#### What you are asked to do
Report every line of the records below that includes the string "siglo".

#### Given data
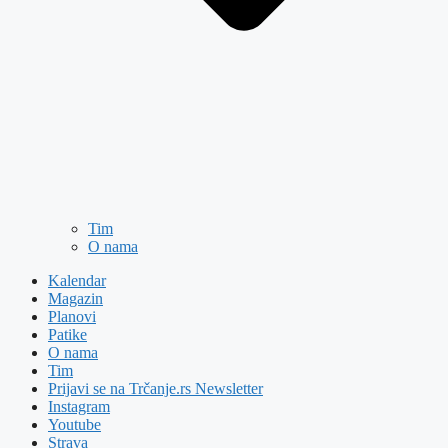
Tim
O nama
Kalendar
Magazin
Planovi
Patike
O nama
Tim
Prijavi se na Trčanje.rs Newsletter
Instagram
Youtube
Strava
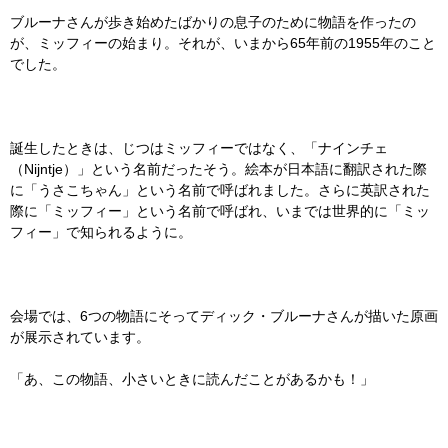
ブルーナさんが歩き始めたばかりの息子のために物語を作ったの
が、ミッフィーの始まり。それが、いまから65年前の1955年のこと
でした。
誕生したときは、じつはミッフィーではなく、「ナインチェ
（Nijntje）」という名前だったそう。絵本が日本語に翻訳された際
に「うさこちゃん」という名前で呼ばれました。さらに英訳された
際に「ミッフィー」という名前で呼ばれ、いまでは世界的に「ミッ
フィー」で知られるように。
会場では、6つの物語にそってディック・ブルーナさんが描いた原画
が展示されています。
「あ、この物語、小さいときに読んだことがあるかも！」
...
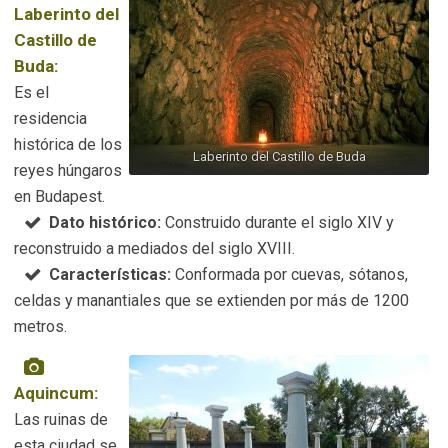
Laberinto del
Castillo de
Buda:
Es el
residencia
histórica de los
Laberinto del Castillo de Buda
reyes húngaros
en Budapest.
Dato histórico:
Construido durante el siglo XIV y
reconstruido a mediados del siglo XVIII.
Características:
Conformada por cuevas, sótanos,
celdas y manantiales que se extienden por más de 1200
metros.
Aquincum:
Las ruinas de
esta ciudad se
---
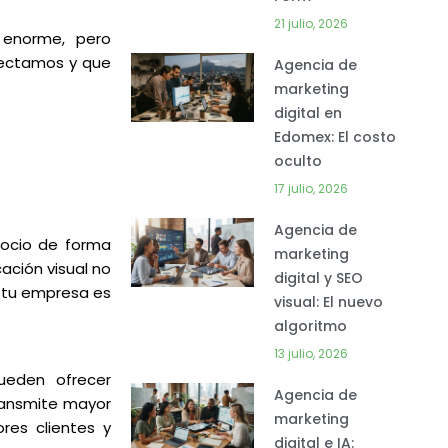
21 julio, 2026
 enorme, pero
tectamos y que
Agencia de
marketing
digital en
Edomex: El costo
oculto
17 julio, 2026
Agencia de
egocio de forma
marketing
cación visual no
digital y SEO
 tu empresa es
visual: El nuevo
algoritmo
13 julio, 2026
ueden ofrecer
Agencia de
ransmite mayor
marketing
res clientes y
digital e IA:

#### Exercise answer
Construido durante el siglo XIV y
reconstruido a mediados del siglo XVIII.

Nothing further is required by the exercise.